▶ _Task to carry out_
Print the first line of the records below and every line after it, up to and including the line with "cascadas y montañas". Print nothing else.

▶ _Input for this task_
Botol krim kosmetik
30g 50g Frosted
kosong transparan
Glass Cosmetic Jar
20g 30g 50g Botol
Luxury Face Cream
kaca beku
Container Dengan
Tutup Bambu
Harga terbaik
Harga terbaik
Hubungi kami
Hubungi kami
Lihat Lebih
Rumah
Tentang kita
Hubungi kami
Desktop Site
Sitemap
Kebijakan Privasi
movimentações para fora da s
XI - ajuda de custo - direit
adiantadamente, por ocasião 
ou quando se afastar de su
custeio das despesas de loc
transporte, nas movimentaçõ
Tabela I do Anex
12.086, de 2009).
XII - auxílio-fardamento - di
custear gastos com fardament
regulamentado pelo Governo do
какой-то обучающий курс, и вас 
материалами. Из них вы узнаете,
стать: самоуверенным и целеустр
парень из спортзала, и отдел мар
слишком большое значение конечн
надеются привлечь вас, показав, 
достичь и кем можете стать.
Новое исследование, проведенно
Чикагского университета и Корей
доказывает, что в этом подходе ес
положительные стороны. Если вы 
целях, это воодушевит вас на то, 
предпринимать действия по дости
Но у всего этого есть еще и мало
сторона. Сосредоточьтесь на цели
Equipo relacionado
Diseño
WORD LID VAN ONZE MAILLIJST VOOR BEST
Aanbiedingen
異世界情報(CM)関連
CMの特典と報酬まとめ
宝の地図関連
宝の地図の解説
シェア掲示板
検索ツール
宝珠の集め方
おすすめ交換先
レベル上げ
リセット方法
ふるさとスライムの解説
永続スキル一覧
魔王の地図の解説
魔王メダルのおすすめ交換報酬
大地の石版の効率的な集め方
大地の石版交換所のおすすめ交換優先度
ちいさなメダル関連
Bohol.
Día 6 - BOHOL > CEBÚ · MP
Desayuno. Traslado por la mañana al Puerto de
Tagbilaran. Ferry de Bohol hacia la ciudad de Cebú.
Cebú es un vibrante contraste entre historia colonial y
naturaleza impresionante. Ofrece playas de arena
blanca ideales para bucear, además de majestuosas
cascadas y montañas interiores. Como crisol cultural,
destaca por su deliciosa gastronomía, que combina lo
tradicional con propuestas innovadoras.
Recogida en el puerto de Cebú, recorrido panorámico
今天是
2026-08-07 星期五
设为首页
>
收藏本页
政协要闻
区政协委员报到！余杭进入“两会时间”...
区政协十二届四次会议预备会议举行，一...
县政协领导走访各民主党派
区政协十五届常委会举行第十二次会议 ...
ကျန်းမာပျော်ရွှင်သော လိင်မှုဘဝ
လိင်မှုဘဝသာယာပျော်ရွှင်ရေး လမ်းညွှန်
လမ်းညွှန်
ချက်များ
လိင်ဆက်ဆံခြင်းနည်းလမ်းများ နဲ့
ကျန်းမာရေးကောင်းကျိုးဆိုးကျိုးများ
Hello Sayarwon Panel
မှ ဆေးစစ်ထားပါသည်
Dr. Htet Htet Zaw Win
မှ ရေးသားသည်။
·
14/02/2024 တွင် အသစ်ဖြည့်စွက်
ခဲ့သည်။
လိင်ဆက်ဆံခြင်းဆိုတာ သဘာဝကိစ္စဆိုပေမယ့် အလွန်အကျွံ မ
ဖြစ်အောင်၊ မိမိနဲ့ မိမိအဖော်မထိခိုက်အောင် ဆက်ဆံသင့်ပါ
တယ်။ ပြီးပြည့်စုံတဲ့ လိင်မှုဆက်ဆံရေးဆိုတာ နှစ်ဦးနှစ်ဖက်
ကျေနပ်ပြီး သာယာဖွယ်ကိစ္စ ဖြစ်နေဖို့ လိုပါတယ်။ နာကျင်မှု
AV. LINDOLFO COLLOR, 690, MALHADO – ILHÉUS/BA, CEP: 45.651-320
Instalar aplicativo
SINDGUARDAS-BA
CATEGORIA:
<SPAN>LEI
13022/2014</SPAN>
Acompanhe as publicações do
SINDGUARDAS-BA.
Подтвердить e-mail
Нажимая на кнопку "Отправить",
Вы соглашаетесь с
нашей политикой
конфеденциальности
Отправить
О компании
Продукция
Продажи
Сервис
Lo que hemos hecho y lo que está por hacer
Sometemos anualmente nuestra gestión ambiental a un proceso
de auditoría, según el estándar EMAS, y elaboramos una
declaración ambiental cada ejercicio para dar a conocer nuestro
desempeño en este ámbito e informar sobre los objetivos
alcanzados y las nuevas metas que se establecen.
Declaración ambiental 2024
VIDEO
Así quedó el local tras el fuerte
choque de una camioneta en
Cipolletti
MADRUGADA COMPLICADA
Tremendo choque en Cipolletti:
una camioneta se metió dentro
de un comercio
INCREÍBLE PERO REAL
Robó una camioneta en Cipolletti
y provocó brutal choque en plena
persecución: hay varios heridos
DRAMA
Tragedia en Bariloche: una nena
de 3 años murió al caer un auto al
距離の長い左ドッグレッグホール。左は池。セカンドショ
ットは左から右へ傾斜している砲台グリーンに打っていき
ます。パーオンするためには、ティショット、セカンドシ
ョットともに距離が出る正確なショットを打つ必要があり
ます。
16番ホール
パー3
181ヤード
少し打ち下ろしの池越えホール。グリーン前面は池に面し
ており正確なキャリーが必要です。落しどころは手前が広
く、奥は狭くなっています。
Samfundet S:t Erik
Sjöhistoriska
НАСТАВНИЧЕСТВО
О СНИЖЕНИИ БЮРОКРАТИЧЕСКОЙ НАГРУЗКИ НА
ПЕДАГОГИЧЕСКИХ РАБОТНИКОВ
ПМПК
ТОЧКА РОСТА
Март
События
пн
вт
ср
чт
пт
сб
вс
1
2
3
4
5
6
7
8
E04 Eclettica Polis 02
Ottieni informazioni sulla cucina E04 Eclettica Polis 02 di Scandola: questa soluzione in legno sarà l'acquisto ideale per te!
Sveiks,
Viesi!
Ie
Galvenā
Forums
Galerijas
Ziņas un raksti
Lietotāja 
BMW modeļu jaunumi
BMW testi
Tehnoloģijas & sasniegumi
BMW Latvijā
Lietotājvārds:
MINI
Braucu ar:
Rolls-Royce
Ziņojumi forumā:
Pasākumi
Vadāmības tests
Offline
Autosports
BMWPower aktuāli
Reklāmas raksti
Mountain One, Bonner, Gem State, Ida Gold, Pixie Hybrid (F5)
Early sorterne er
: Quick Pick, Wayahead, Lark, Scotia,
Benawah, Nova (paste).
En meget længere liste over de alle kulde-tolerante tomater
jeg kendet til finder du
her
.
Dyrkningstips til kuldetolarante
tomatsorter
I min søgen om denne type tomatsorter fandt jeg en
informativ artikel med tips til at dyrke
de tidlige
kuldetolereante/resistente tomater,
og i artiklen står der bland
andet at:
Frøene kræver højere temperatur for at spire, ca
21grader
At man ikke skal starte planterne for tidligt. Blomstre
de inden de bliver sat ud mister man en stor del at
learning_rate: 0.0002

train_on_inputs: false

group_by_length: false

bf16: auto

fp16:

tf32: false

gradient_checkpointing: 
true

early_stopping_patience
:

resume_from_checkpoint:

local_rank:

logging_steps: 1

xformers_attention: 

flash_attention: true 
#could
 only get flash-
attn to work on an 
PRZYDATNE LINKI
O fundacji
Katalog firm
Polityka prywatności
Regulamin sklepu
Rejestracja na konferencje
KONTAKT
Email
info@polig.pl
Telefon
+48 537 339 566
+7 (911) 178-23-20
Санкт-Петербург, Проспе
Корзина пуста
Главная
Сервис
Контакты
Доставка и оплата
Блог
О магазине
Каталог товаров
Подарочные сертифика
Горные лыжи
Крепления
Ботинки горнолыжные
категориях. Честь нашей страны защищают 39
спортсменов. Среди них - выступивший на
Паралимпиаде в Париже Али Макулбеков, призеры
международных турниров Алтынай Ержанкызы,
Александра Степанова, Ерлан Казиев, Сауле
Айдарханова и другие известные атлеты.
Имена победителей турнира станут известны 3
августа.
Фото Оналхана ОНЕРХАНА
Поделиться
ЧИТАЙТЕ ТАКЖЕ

▶ _Task result_
Botol krim kosmetik
30g 50g Frosted
kosong transparan
Glass Cosmetic Jar
20g 30g 50g Botol
Luxury Face Cream
kaca beku
Container Dengan
Tutup Bambu
Harga terbaik
Harga terbaik
Hubungi kami
Hubungi kami
Lihat Lebih
Rumah
Tentang kita
Hubungi kami
Desktop Site
Sitemap
Kebijakan Privasi
movimentações para fora da s
XI - ajuda de custo - direit
adiantadamente, por ocasião 
ou quando se afastar de su
custeio das despesas de loc
transporte, nas movimentaçõ
Tabela I do Anex
12.086, de 2009).
XII - auxílio-fardamento - di
custear gastos com fardament
regulamentado pelo Governo do
какой-то обучающий курс, и вас 
материалами. Из них вы узнаете,
стать: самоуверенным и целеустр
парень из спортзала, и отдел мар
слишком большое значение конечн
надеются привлечь вас, показав, 
достичь и кем можете стать.
Новое исследование, проведенно
Чикагского университета и Корей
доказывает, что в этом подходе ес
положительные стороны. Если вы 
целях, это воодушевит вас на то, 
предпринимать действия по дости
Но у всего этого есть еще и мало
сторона. Сосредоточьтесь на цели
Equipo relacionado
Diseño
WORD LID VAN ONZE MAILLIJST VOOR BEST
Aanbiedingen
異世界情報(CM)関連
CMの特典と報酬まとめ
宝の地図関連
宝の地図の解説
シェア掲示板
検索ツール
宝珠の集め方
おすすめ交換先
レベル上げ
リセット方法
ふるさとスライムの解説
永続スキル一覧
魔王の地図の解説
魔王メダルのおすすめ交換報酬
大地の石版の効率的な集め方
大地の石版交換所のおすすめ交換優先度
ちいさなメダル関連
Bohol.
Día 6 - BOHOL > CEBÚ · MP
Desayuno. Traslado por la mañana al Puerto de
Tagbilaran. Ferry de Bohol hacia la ciudad de Cebú.
Cebú es un vibrante contraste entre historia colonial y
naturaleza impresionante. Ofrece playas de arena
blanca ideales para bucear, además de majestuosas
cascadas y montañas interiores. Como crisol cultural,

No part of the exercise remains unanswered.